AlphaFold
GPU Support
-
Currently AlphaFold only supports NVIDIA GPUs and not Intel PVC GPUs.
-
Currently AlphaFold only supports running on a single GPU
-
Use ParaFold to run AlphaFold On the HPRC clusters, especially ACES, to avoid idle GPU usage.
GCATemplates
Description
AlphaFold is an AI system that predicts a protein’s 3D structure from its amino acid sequence.
AlphaFold 3 is not available on HPRC clusters since it is not open source.

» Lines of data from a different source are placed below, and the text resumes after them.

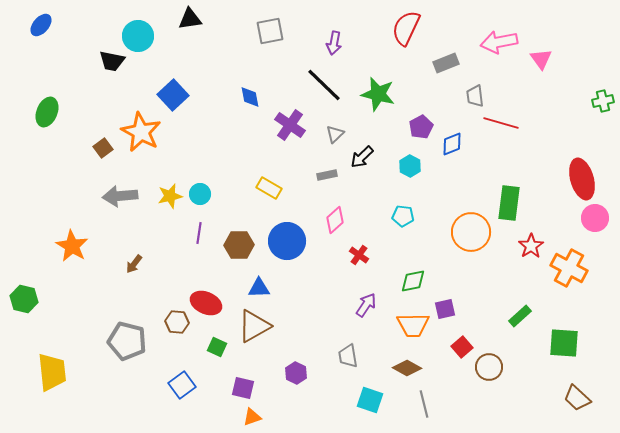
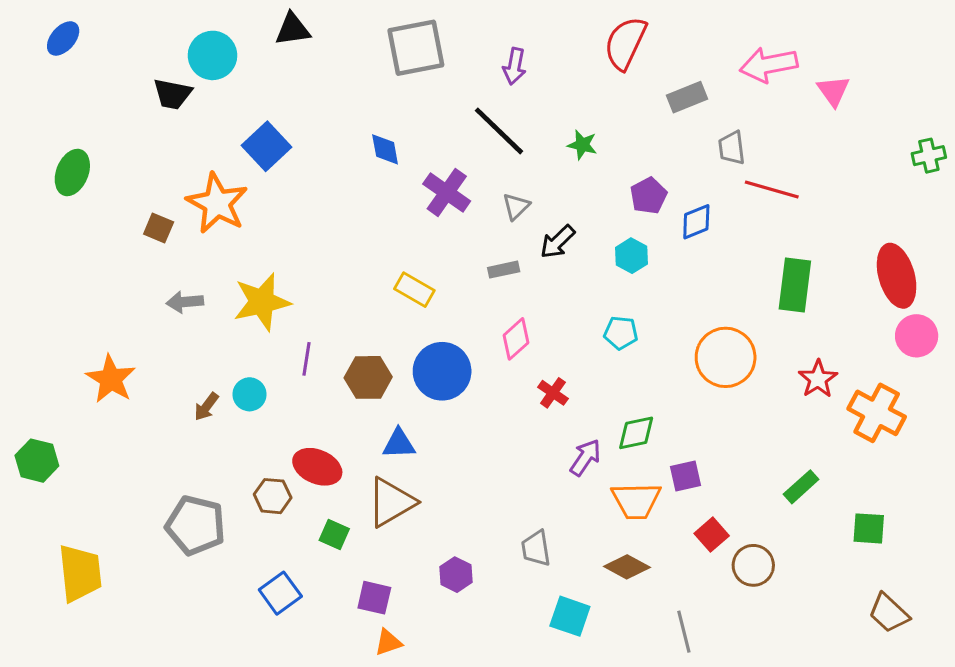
gray square: (270, 31) -> (416, 48), size x1.4
green star: (378, 94) -> (582, 145), size x0.6
brown square: (103, 148) -> (159, 228), turned -30
cyan circle: (200, 194) -> (249, 394), moved
gray arrow: (120, 196) -> (185, 302), size x0.7
yellow star: (170, 196) -> (262, 302), size x1.5
green rectangle: (509, 203) -> (795, 285), moved
purple arrow: (366, 305) -> (585, 458), moved
green square: (564, 343) -> (869, 528), size x0.7
gray line: (424, 404) -> (684, 632), moved

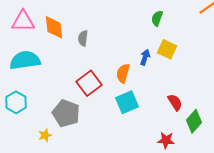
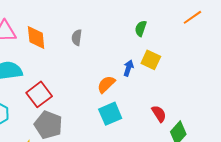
gray semicircle: (83, 38) -> (77, 38), moved
orange semicircle: (123, 73) -> (106, 84), turned 30
red square: (89, 83) -> (39, 94), moved

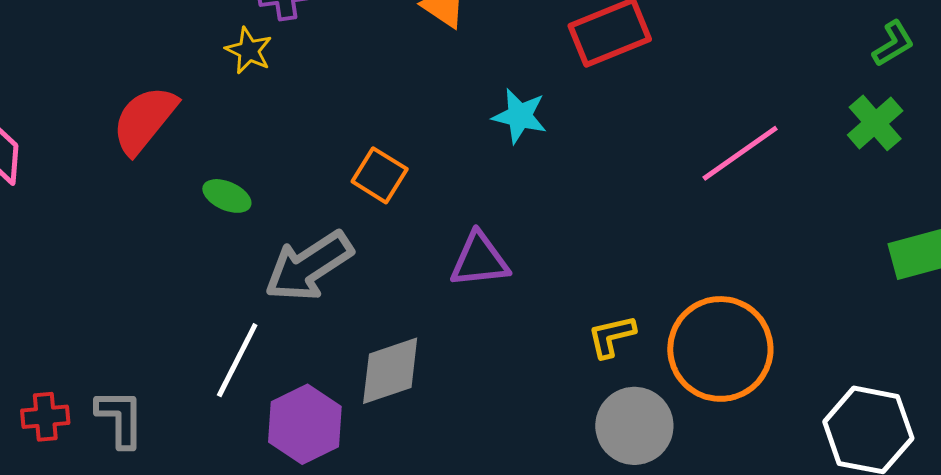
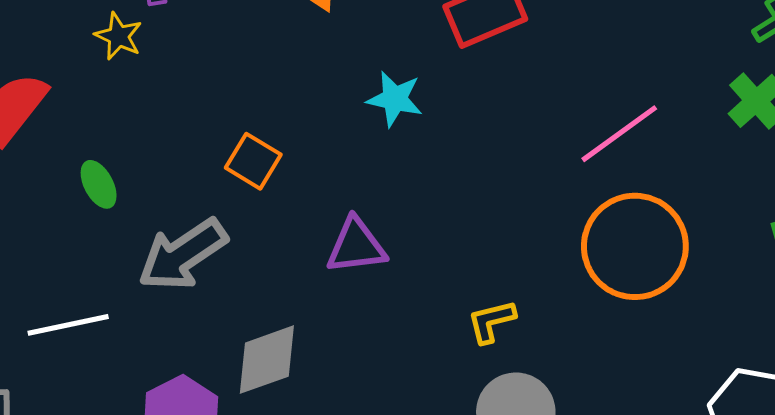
green ellipse: (227, 196) -> (99, 184), turned 39
orange circle: (720, 349) -> (635, 246), moved
white line: (237, 360) -> (68, 325), moved, turned 52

Scientists can access the majority of its capabilities, for free, through the AlphaFold Server
AlphaFold homepage
AlphaFold 2.3.2+ is available on Grace as a singularity container created from tacc/alphafold
/sw/hprc/sw/bio/containers/alphafold/alphafold_2.3.2.sif
The AlphaFold 2.3.2 database and newer versions are found in the following directory
/scratch/data/bio/alphafold/
If using the singularity image, you can either run alphafold using the following command while using the VNC portal app or from within your job script.
Be sure to select a GPU when launching the VNC app.
singularity exec /sw/hprc/sw/containers/alphafold/alphafold_2.3.2.sif python /app/alphafold/run_alphafold.py --helpfull
See the Biocontainers page for additional details on how to use .sif image files.
ParaFold
ParaFold is the preferred approach to run AlphaFold on the HPRC clusters, especially ACES, since it does not hold the GPU idle for hours during the multiple sequence alignment step.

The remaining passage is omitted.